The Urban Land Institute has quietly downsized its global headquarters into a smaller downtown D.C. office, while its Washington chapter has settled into a compact NoMa perch. ULI says the shakeup is designed to support a more spread-out programming calendar across the region, with activity at the new spaces expected to pick up in the fall.
Global HQ Slides One Block, Trims Space
ULI has traded its longtime home at 2001 L Street NW for a smaller office one block away at 2101 L Street NW. The institute now occupies roughly 26,000 square feet there, down from about 33,000 square feet at its previous address. The move wrapped up this month, and ULI says the new layout is meant to pull teams closer together while still maintaining a downtown presence, with programming slated to kick off in the fall, as reported by Bisnow.
Fresh Owners, Big Architecture Tenant At 2101 L
The building at 2101 L Street now belongs to a joint venture of BG Ventures and ELV Associates and has quickly become a leasing story in its own right. Within weeks of acquiring the property, the new owners signed a roughly 67,700-square-foot lease with architecture firm Page Southerland Page.
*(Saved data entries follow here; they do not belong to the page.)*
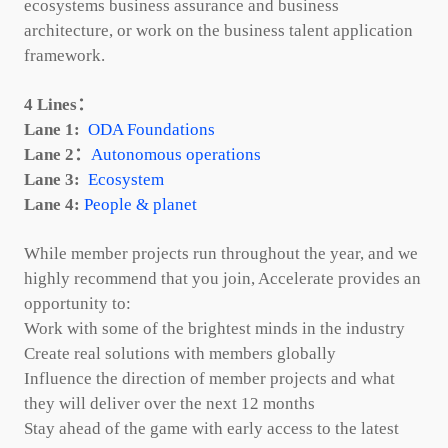
ecosystems business assurance and business
architecture, or work on the business talent application
framework.
4 Lines：
Lane 1:
ODA Foundations
Lane 2：
Autonomous operations
Lane 3:
Ecosystem
Lane 4:
People & planet
While member projects run throughout the year, and we
highly recommend that you join, Accelerate provides an
opportunity to:
Work with some of the brightest minds in the industry
Create real solutions with members globally
Influence the direction of member projects and what
they will deliver over the next 12 months
Stay ahead of the game with early access to the latest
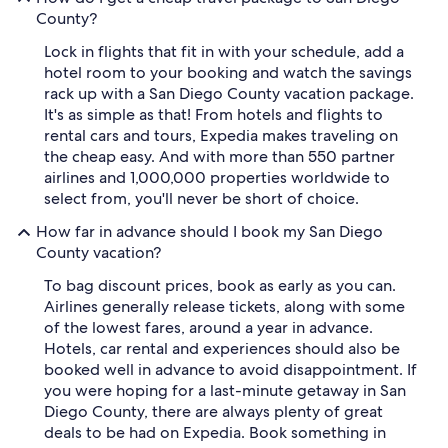
County?
Lock in flights that fit in with your schedule, add a
hotel room to your booking and watch the savings
rack up with a San Diego County vacation package.
It's as simple as that! From hotels and flights to
rental cars and tours, Expedia makes traveling on
the cheap easy. And with more than 550 partner
airlines and 1,000,000 properties worldwide to
select from, you'll never be short of choice.
How far in advance should I book my San Diego
County vacation?
To bag discount prices, book as early as you can.
Airlines generally release tickets, along with some
of the lowest fares, around a year in advance.
Hotels, car rental and experiences should also be
booked well in advance to avoid disappointment. If
you were hoping for a last-minute getaway in San
Diego County, there are always plenty of great
deals to be had on Expedia. Book something in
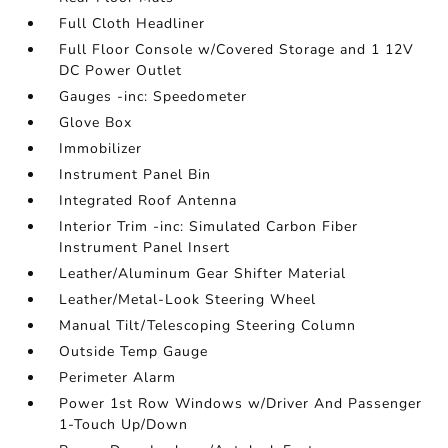
Full Cloth Headliner
Full Floor Console w/Covered Storage and 1 12V
DC Power Outlet
Gauges -inc: Speedometer
Glove Box
Immobilizer
Instrument Panel Bin
Integrated Roof Antenna
Interior Trim -inc: Simulated Carbon Fiber
Instrument Panel Insert
Leather/Aluminum Gear Shifter Material
Leather/Metal-Look Steering Wheel
Manual Tilt/Telescoping Steering Column
Outside Temp Gauge
Perimeter Alarm
Power 1st Row Windows w/Driver And Passenger
1-Touch Up/Down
The deal highlights continued demand for amenitized Class A offices downtown, per CBRE.
ULI Washington Tucks Into 800 Square Feet In NoMa
On the local side, ULI Washington has taken an 800-square-foot sublease inside Hickok Cole's headquarters in NoMa, formalizing a relationship between the chapter and the architecture firm. "Our members are distributed across the entire National Capital Region, and our programming should reflect that," ULI Washington executive director William Herbig said. ULI Global CEO Angela Cain added that the new headquarters was designed to "bring teams together" and reinforce culture, comments shared with Bisnow. Details about Hickok Cole’s Press House headquarters are provided by Hickok Cole.
What The Shuffle Says About The Office Market
ULI's moves line up with a broader pattern in the office world: organizations are trimming their central footprints while spreading programming and outreach across a wider map, rather than anchoring every function in one big downtown space. CBRE's leasing update at 2101 L Street points to selective absorption in top-tier offices even as vacancy pressures linger, which helps explain why ULI and similar groups are being choosy about where they park their headquarters functions, per CBRE.